Validator — paperiswrong

What the validator does

Pins one reviewed claim. A trusted policy identifies the exact arXiv paper, PDF page, table header, row, column, printed value, metric, and full quoted row. A loose number or sentence fragment is not enough.
Checks the real PDF locator. The validator extracts the cited PDF with pdfjs-dist, then requires the reviewed page, header, row, column position, quote, and value to agree. Values copied from a sibling row or column fail.
Binds the measured outcome. The v3 receipt records the job, paper version, agent version, protocol tier, target value, measured value, supported outcome, policy hash, citation hash, and PDF hash. It validates only while all of those fields still match.
Fails closed. Missing policy, changed locator, incomplete context, unsupported numeric outcome, or unreadable PDF becomes pending with no public score or citation. A validated proxy reproduction is shown conservatively as PARTIAL, and a proxy can never publish WRONG. Only a receipt-backed exact protocol can support NOT REPRODUCED.

See src/lib/verdict-validator.ts and src/lib/claim-citation.ts for the implementation. The 7-WRONG retraction post-mortem lives at docs/red-team/2026-05-13-summary.md.

Live numbers

Counts reflect current publicly visible POST rows. Rows without a public decisive result are separate from receipt-backed claim results.

Current POST verdicts

publicly visible, is_current=true

Receipt-backed results

No decisive claim results are currently public.

No public decisive result

pending, not attempted, or failed closed

Public WRONG results

current and receipt-backed

Protocol-match breakdown

Counts cover all current POST rows, including pending and not-attempted rows. A tier describes the intended protocol; it does not mean the claim passed receipt validation. Only exact can publish a public WRONG.

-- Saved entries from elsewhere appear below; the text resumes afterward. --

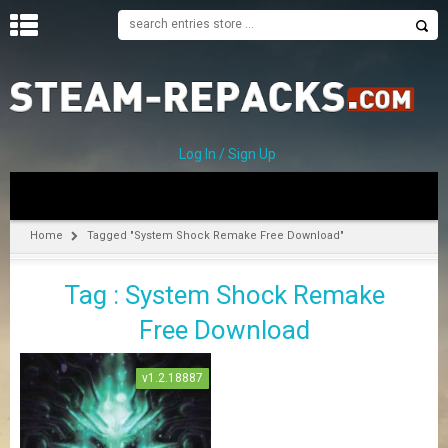
H
O
M
E
Log In / Sign Up
C
A
T
Home
Tagged "System Shock Remake Free Download"
E
G
Tag : System Shock Remake
O
R
Free Download
I
E
S
v1.2.18887
A
–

Tier	Verdicts	Share	Can publish WRONG?
exact	3	5.6%	Yes — with a valid claim-outcome-v3 receipt.
proxy	34	63.0%	No — auto-downgraded to PARTIAL.
unknown	13	24.1%	No — auto-downgraded to PENDING.
—	4	7.4%	No protocol tier recorded; commonly older or not attempted.

Recent receipt-backed claim results

Every row below carries a current, citation-bound claim_citation.validation receipt binding the reviewed PDF locator and measured outcome.

No receipt-backed claim results are currently public. Pending and not-attempted rows do not expose unchecked scores or citations.

What the validator prevents

The 2026-05-13 red-team rollup identified 8 then-public WRONG verdicts as false positives. Every one was a citation problem — the paper headline the driver was comparing against was wrong (made-up, mis-cited Table, mis-cited row, or a category that the paper doesn't even report). The full audit lives at /legal/retractions. Receipt-bound claim checks are how the platform self-corrected: a decisive claim cannot appear today unless its citation, PDF locator, job context, measurement, and outcome all validate together.

Three sibling surfaces complete the self-correction quadrant: /anchors (runtime drift probe across the execution stack), /legal/retractions (historical false positives, append-only log), and /skipped (refusal transparency — papers paperiswrong deliberately did not reproduce).

For developers

Every reproduction driver under scripts/run-reproduction-*.ts is required by a CI lint (tests/unit/scripts/validator-wiring-lint.test.ts) to wire the validator. Adding a new driver without a citation fails the build. Drivers that legitimately never publish a non-not_attempted verdict (closed-weights papers, retracted reproductions, image generation) are on an explicit allowlist. CI also proves each executable exemption is hard-disabled before credentials, Modal, or database code can run.

The public API exposes receipt-gated claim results at /api/v1/claims and receipt coverage at /api/v1/validator. The on-page ClaimCitationCard renders the same data inline with every verdict on /p/[arxivId].